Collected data
Segment Open

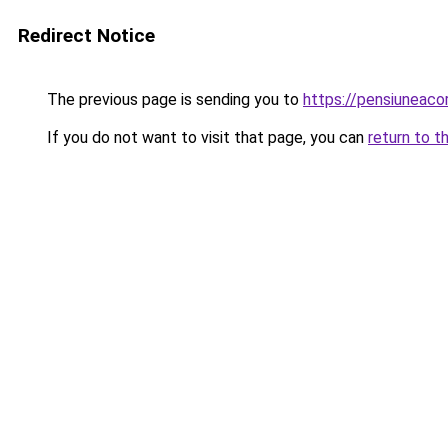
Redirect Notice
The previous page is sending you to
https://pensiuneac
If you do not want to visit that page, you can
return to t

Segment Closed

AIM OF THE TASK:
Print nothing but the lines from the one that contains "If you do not" to the final line of the data, both included, exactly as they read.

EXERCISE SOLUTION:
If you do not want to visit that page, you can
return to t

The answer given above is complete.